A new report from New York State found suggests heroin use in the state is exceeding national averages and that its death rate from opioid abuse is outpacing that of other states.
The report, detailed in a press release Thursday by State Comptroller Thomas P. DiNapoli, also suggested that New Yorkers are significantly more likely to be admitted to treatment for heroin use or prescription opioid abuse compared with people in other U.S. states.
“Factors in these trends may include New York’s higher-than-average rate of health insurance coverage and the State’s longstanding efforts to promote access to treatment,” DiNapoli wrote in the report.
In 2014, overdose deaths in New York reached a record high of 825, a jump of more than 23 percent from the previous year and nearly 25 times the number from 10 years prior.
Overall drug overdose deaths in New York rose 144 percent from 2005 to 2014, compared to the national increase of 58 percent.

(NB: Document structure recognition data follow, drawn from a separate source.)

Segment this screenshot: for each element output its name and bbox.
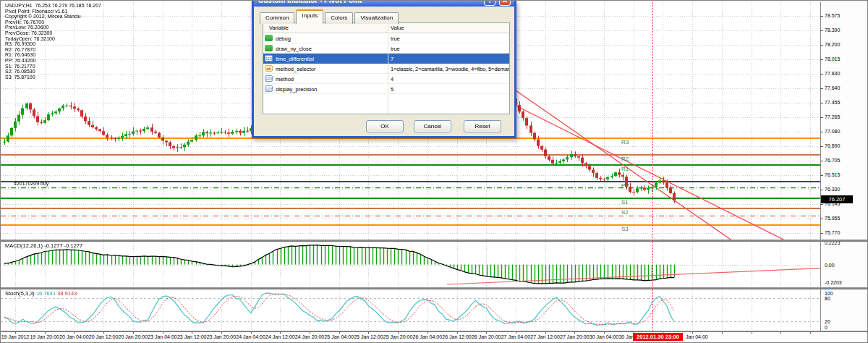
time-axis-label: 19 Jan 2012 bbox=[1, 334, 30, 339]
param-row-method[interactable]: 123method4 bbox=[263, 74, 509, 84]
price-axis-tick bbox=[820, 88, 823, 89]
time-axis-label: 23 Jan 20:00 bbox=[207, 334, 236, 339]
price-axis-tick bbox=[820, 175, 823, 176]
reset-button[interactable]: Reset bbox=[464, 120, 501, 132]
param-value: 1=classic, 2=camarilla, 3=woodie, 4=fibo… bbox=[391, 66, 510, 72]
time-axis-label: 24 Jan 12:00 bbox=[265, 334, 294, 339]
info-line: PrevHi: 76.76700 bbox=[5, 20, 101, 25]
cancel-button[interactable]: Cancel bbox=[414, 120, 451, 132]
price-axis-tick bbox=[820, 190, 823, 190]
tab-common[interactable]: Common bbox=[260, 12, 294, 24]
info-line: TodayOpen: 76.32100 bbox=[5, 36, 101, 42]
price-axis-tick bbox=[820, 204, 823, 205]
help-icon[interactable]: ? bbox=[484, 1, 495, 6]
param-row-time_differential[interactable]: 123time_differential7 bbox=[263, 54, 509, 64]
panel-separator[interactable] bbox=[1, 287, 868, 289]
info-line: R3: 76.99300 bbox=[5, 41, 101, 47]
pivot-label-R3: R3 bbox=[621, 139, 629, 145]
param-row-display_precision[interactable]: 123display_precision5 bbox=[263, 84, 509, 94]
ok-button[interactable]: OK bbox=[366, 120, 404, 132]
param-name: display_precision bbox=[276, 86, 318, 93]
panel-separator[interactable] bbox=[1, 240, 868, 242]
price-axis-tick bbox=[820, 146, 823, 147]
stoch-value-k: 16.7641 bbox=[36, 290, 56, 297]
close-icon[interactable]: ✕ bbox=[499, 1, 511, 6]
info-line: R2: 76.77870 bbox=[5, 47, 101, 53]
price-axis-label: 78.015 bbox=[825, 56, 840, 62]
boolean-icon bbox=[265, 45, 273, 51]
macd-panel-canvas[interactable] bbox=[1, 242, 820, 287]
panel-separator bbox=[1, 331, 868, 332]
info-line: Pivot Point: Fibonacci v1.61 bbox=[5, 9, 101, 14]
time-axis-label: 24 Jan 04:00 bbox=[236, 334, 265, 339]
macd-value-2: -0.1277 bbox=[64, 242, 82, 249]
string-icon: ab bbox=[265, 65, 273, 72]
time-axis-label: 23 Jan 04:00 bbox=[148, 334, 176, 339]
param-row-debug[interactable]: debugtrue bbox=[263, 33, 509, 43]
param-name: draw_ny_close bbox=[276, 46, 312, 52]
info-line: S2: 76.08530 bbox=[5, 69, 101, 75]
param-row-draw_ny_close[interactable]: draw_ny_closetrue bbox=[263, 43, 509, 54]
info-line: USDJPY,H1 76.253 76.279 76.185 76.207 bbox=[5, 3, 101, 9]
price-axis-label: 78.200 bbox=[825, 42, 840, 47]
number-icon: 123 bbox=[265, 55, 273, 62]
price-axis-label: 77.080 bbox=[825, 129, 840, 134]
tab-colors[interactable]: Colors bbox=[325, 12, 353, 24]
time-axis-label: 23 Jan 12:00 bbox=[177, 334, 206, 339]
price-axis-tick bbox=[820, 59, 823, 60]
price-axis-tick bbox=[820, 233, 823, 234]
time-axis-label: 20 Jan 12:00 bbox=[89, 334, 118, 339]
symbol-info-block: USDJPY,H1 76.253 76.279 76.185 76.207Piv… bbox=[5, 3, 101, 80]
price-axis-label: 77.830 bbox=[825, 71, 840, 76]
dialog-title-bar[interactable]: Custom Indicator - Pivot Point ? ✕ bbox=[254, 1, 514, 7]
info-line: PrevLow: 76.20600 bbox=[5, 25, 101, 30]
time-axis-label: 30 Jan 04:00 bbox=[590, 334, 618, 339]
param-value: 7 bbox=[391, 56, 393, 62]
table-rows: debugtruedraw_ny_closetrue123time_differ… bbox=[263, 33, 509, 94]
time-axis-label: Jan 04:00 bbox=[686, 334, 708, 339]
stoch-axis-label: 0 bbox=[825, 325, 827, 330]
time-axis-label: 25 Jan 20:00 bbox=[383, 334, 412, 339]
price-axis-tick bbox=[820, 45, 823, 46]
boolean-icon bbox=[265, 35, 273, 41]
stoch-name: Stoch(5,3,3) bbox=[5, 290, 35, 297]
info-line: S3: 75.87100 bbox=[5, 75, 101, 80]
stochastic-indicator-label: Stoch(5,3,3) 16.7641 38.9143 bbox=[5, 290, 77, 297]
param-value: 5 bbox=[391, 86, 393, 93]
price-axis-tick bbox=[820, 103, 823, 103]
info-line: PP: 76.43200 bbox=[5, 58, 101, 64]
price-axis-label: 78.390 bbox=[825, 27, 840, 33]
time-axis-label: 19 Jan 20:00 bbox=[30, 334, 59, 339]
price-axis-label: 76.515 bbox=[825, 172, 840, 177]
price-axis-label: 75.955 bbox=[825, 216, 840, 221]
price-axis-tick bbox=[820, 30, 823, 31]
time-axis-label: 25 Jan 12:00 bbox=[354, 334, 383, 339]
dialog-title-text: Custom Indicator - Pivot Point bbox=[258, 1, 362, 4]
price-axis-tick bbox=[820, 132, 823, 132]
stoch-axis-label: 80 bbox=[825, 296, 830, 301]
info-line: Copyright © 2012, Mircea Stanciu bbox=[5, 14, 101, 20]
tab-inputs[interactable]: Inputs bbox=[296, 9, 323, 24]
time-axis-label: 27 Jan 20:00 bbox=[560, 334, 589, 339]
stochastic-panel-canvas[interactable] bbox=[1, 289, 820, 331]
parameters-table: Variable Value debugtruedraw_ny_closetru… bbox=[263, 22, 510, 114]
price-axis-label: 77.265 bbox=[825, 114, 840, 119]
stoch-axis-label: 20 bbox=[825, 319, 830, 324]
param-row-method_selector[interactable]: abmethod_selector1=classic, 2=camarilla,… bbox=[263, 64, 509, 74]
macd-name: MACD(12,26,1) bbox=[5, 242, 43, 249]
price-axis-label: 78.575 bbox=[825, 13, 840, 18]
time-axis-label: 20 Jan 20:00 bbox=[119, 334, 148, 339]
price-axis-label: 76.330 bbox=[825, 187, 840, 192]
macd-indicator-label: MACD(12,26,1) -0.1277 -0.1277 bbox=[5, 242, 82, 249]
mt4-terminal-window: USDJPY,H1 76.253 76.279 76.185 76.207Piv… bbox=[0, 0, 868, 343]
pivot-label-S2: S2 bbox=[621, 209, 629, 216]
tab-visualization[interactable]: Visualization bbox=[354, 12, 399, 24]
param-name: method bbox=[276, 76, 294, 82]
price-axis-label: 77.455 bbox=[825, 100, 840, 105]
pivot-label-R2: R2 bbox=[621, 156, 629, 162]
order-line-label: #20170209 buy bbox=[14, 181, 48, 186]
price-axis-label: 76.705 bbox=[825, 158, 840, 163]
time-axis-label: 24 Jan 20:00 bbox=[295, 334, 324, 339]
pivot-label-S3: S3 bbox=[621, 226, 629, 232]
price-axis-tick bbox=[820, 161, 823, 161]
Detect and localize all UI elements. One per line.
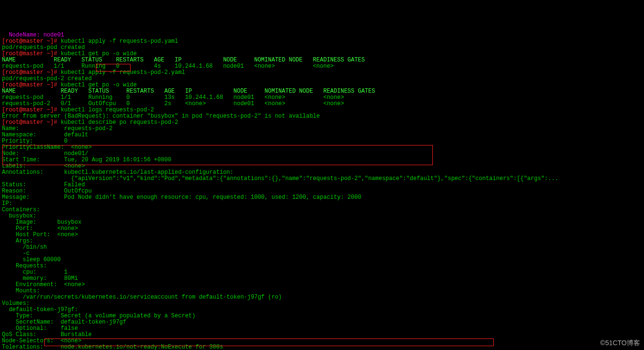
desc-line: Requests: xyxy=(2,263,47,269)
command: kubectl apply -f requests-pod-2.yaml xyxy=(57,69,185,76)
table-row: requests-pod-2 0/1 OutOfcpu 0 2s <none> … xyxy=(2,100,344,107)
desc-line: {"apiVersion":"v1","kind":"Pod","metadat… xyxy=(2,175,558,182)
command: kubectl describe po requests-pod-2 xyxy=(57,119,178,126)
watermark: ©51CTO博客 xyxy=(600,340,640,346)
desc-line: Image: busybox xyxy=(2,219,82,226)
desc-line: Host Port: <none> xyxy=(2,231,78,238)
command: kubectl logs requests-pod-2 xyxy=(57,107,154,113)
prompt: [root@master ~]# xyxy=(2,119,57,126)
command: kubectl get po -o wide xyxy=(57,50,137,57)
desc-line: /var/run/secrets/kubernetes.io/serviceac… xyxy=(2,294,282,301)
status-outofcpu: OutOfcpu xyxy=(88,100,116,107)
desc-line: Start Time: Tue, 20 Aug 2019 16:01:56 +0… xyxy=(2,157,171,163)
desc-line: busybox: xyxy=(2,213,36,219)
desc-line: PriorityClassName: <none> xyxy=(2,144,92,151)
desc-line: Containers: xyxy=(2,206,40,213)
desc-line: SecretName: default-token-j97gf xyxy=(2,319,126,326)
desc-line: -c xyxy=(2,250,30,257)
message-line: Message: Pod Node didn't have enough res… xyxy=(2,194,361,201)
table-header: NAME READY STATUS RESTARTS AGE IP NODE N… xyxy=(2,57,365,63)
desc-line: /bin/sh xyxy=(2,244,47,251)
desc-line: cpu: 1 xyxy=(2,269,68,276)
prompt: [root@master ~]# xyxy=(2,107,57,113)
desc-line: Node: node01/ xyxy=(2,150,88,157)
output: pod/requests-pod created xyxy=(2,44,85,51)
desc-line: Optional: false xyxy=(2,325,78,332)
desc-line: Node-Selectors: <none> xyxy=(2,338,82,344)
desc-line: Environment: <none> xyxy=(2,281,85,288)
desc-line: Priority: 0 xyxy=(2,138,68,145)
prompt: [root@master ~]# xyxy=(2,69,57,76)
desc-line: Tolerations: node.kubernetes.io/not-read… xyxy=(2,344,223,350)
desc-line: memory: 80Mi xyxy=(2,275,78,282)
desc-line: Volumes: xyxy=(2,300,30,307)
table-header: NAME READY STATUS RESTARTS AGE IP NODE N… xyxy=(2,88,375,95)
desc-line: Annotations: kubectl.kubernetes.io/last-… xyxy=(2,169,233,176)
desc-line: Args: xyxy=(2,238,33,244)
table-row: requests-pod 1/1 Running 0 4s 10.244.1.6… xyxy=(2,63,334,70)
terminal-output: NodeName: node01 [root@master ~]# kubect… xyxy=(2,26,642,350)
prompt: [root@master ~]# xyxy=(2,82,57,88)
line: NodeName: node01 xyxy=(2,32,64,38)
prompt: [root@master ~]# xyxy=(2,38,57,45)
command: kubectl apply -f requests-pod.yaml xyxy=(57,38,178,45)
status-failed: Status: Failed xyxy=(2,181,85,188)
error-line: Error from server (BadRequest): containe… xyxy=(2,113,320,120)
desc-line: Labels: <none> xyxy=(2,163,85,169)
desc-line: Mounts: xyxy=(2,288,40,294)
command: kubectl get po -o wide xyxy=(57,82,137,88)
desc-line: sleep 60000 xyxy=(2,256,60,263)
prompt: [root@master ~]# xyxy=(2,50,57,57)
desc-line: default-token-j97gf: xyxy=(2,306,78,313)
table-row: requests-pod 1/1 Running 0 13s 10.244.1.… xyxy=(2,94,344,101)
desc-line: Name: requests-pod-2 xyxy=(2,125,112,132)
reason-line: Reason: OutOfcpu xyxy=(2,188,92,194)
desc-line: Type: Secret (a volume populated by a Se… xyxy=(2,313,195,319)
desc-line: QoS Class: Burstable xyxy=(2,331,92,338)
desc-line: Port: <none> xyxy=(2,225,78,232)
desc-line: Namespace: default xyxy=(2,132,88,138)
output: pod/requests-pod-2 created xyxy=(2,75,92,82)
desc-line: IP: xyxy=(2,200,64,207)
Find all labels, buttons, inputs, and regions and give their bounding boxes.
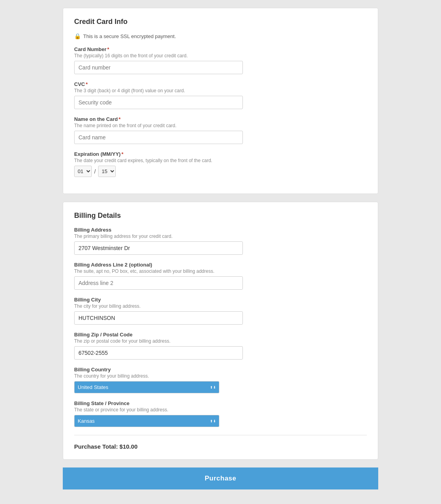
ssl-notice: 🔒 This is a secure SSL encrypted payment… [74, 33, 367, 39]
billing-zip-desc: The zip or postal code for your billing … [74, 338, 367, 344]
billing-address-desc: The primary billing address for your cre… [74, 234, 367, 239]
billing-country-desc: The country for your billing address. [74, 373, 367, 379]
card-name-desc: The name printed on the front of your cr… [74, 123, 367, 128]
billing-state-label: Billing State / Province [74, 400, 367, 406]
billing-address-field-group: Billing Address The primary billing addr… [74, 227, 367, 255]
purchase-button-bar: Purchase [63, 467, 378, 489]
billing-country-select[interactable]: United States Canada United Kingdom Aust… [74, 381, 219, 393]
card-name-label: Name on the Card* [74, 116, 367, 122]
billing-address-input[interactable] [74, 241, 243, 255]
billing-state-desc: The state or province for your billing a… [74, 407, 367, 413]
expiry-row: 01020304 05060708 09101112 / 15161718 19… [74, 166, 367, 177]
purchase-button[interactable]: Purchase [70, 475, 371, 482]
billing-country-label: Billing Country [74, 367, 367, 373]
billing-address2-label: Billing Address Line 2 (optional) [74, 262, 367, 268]
purchase-total-label: Purchase Total: [74, 443, 118, 450]
billing-zip-field-group: Billing Zip / Postal Code The zip or pos… [74, 332, 367, 360]
billing-city-field-group: Billing City The city for your billing a… [74, 297, 367, 325]
cvc-field-group: CVC* The 3 digit (back) or 4 digit (fron… [74, 81, 367, 109]
purchase-total-row: Purchase Total: $10.00 [74, 443, 367, 450]
card-number-input[interactable] [74, 61, 243, 74]
cvc-label: CVC* [74, 81, 367, 87]
card-name-field-group: Name on the Card* The name printed on th… [74, 116, 367, 144]
card-number-required: * [107, 46, 109, 52]
billing-city-desc: The city for your billing address. [74, 303, 367, 309]
expiry-label: Expiration (MM/YY)* [74, 151, 367, 157]
credit-card-info-section: Credit Card Info 🔒 This is a secure SSL … [63, 8, 378, 194]
lock-icon: 🔒 [74, 33, 81, 39]
credit-card-title: Credit Card Info [74, 18, 367, 26]
billing-city-input[interactable] [74, 311, 243, 325]
billing-country-select-wrapper: United States Canada United Kingdom Aust… [74, 381, 219, 393]
expiry-desc: The date your credit card expires, typic… [74, 158, 367, 163]
cvc-input[interactable] [74, 96, 243, 109]
billing-details-section: Billing Details Billing Address The prim… [63, 202, 378, 460]
divider [74, 435, 367, 435]
billing-address2-desc: The suite, apt no, PO box, etc, associat… [74, 268, 367, 274]
billing-country-field-group: Billing Country The country for your bil… [74, 367, 367, 393]
cvc-desc: The 3 digit (back) or 4 digit (front) va… [74, 88, 367, 93]
billing-state-field-group: Billing State / Province The state or pr… [74, 400, 367, 427]
billing-address-label: Billing Address [74, 227, 367, 233]
ssl-notice-text: This is a secure SSL encrypted payment. [83, 33, 176, 39]
expiry-separator: / [94, 168, 96, 175]
billing-address2-field-group: Billing Address Line 2 (optional) The su… [74, 262, 367, 290]
expiry-field-group: Expiration (MM/YY)* The date your credit… [74, 151, 367, 177]
billing-state-select-wrapper: Kansas Alabama Alaska Arizona California… [74, 415, 219, 427]
billing-address2-input[interactable] [74, 276, 243, 290]
billing-zip-input[interactable] [74, 346, 243, 360]
card-name-required: * [118, 116, 120, 122]
billing-city-label: Billing City [74, 297, 367, 303]
expiry-required: * [121, 151, 123, 157]
cvc-required: * [86, 81, 87, 87]
billing-zip-label: Billing Zip / Postal Code [74, 332, 367, 338]
billing-title: Billing Details [74, 212, 367, 220]
billing-state-select[interactable]: Kansas Alabama Alaska Arizona California… [74, 415, 219, 427]
card-name-input[interactable] [74, 131, 243, 144]
purchase-total-amount: $10.00 [120, 443, 138, 450]
expiry-year-select[interactable]: 15161718 19202122 232425 [98, 166, 116, 177]
card-number-field-group: Card Number* The (typically) 16 digits o… [74, 46, 367, 74]
card-number-label: Card Number* [74, 46, 367, 52]
expiry-month-select[interactable]: 01020304 05060708 09101112 [74, 166, 92, 177]
card-number-desc: The (typically) 16 digits on the front o… [74, 53, 367, 58]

Deaths in the state in which opioids were a contributing factor rose to 43 percent in 2014, compared to less than 29 percent in 2005.
Ohio has the highest heroin overdose death rate, while New York ranked 19th in the nation in 2014 among the 43 states for which data were available.
Nearly half a million Americans died from drug overdoses between 2000 and 2014, according to the Centers for Disease Control and Prevention (CDC). Opioid overdose deaths hit record highs in 2014, increasing by 14 percent in one year.
Autopsy results from Prince’s death brought a recognizable face to the opioid abuse epidemic in the United States. The late pop icon reportedly died from an overdose of fentanyl, a powerful opioid that is the most potent narcotic known. According to the CDC, it’s 50 times stronger than heroin and 100 times more so than morphine.
“Scientific understanding of addiction continues to grow,” DiNapoli wrote in the New York report. “Yet the troubling findings of this report tell us that much more must be done to bring hope and long-term recovery to the many individuals and families affected by heroin and opioid addiction.”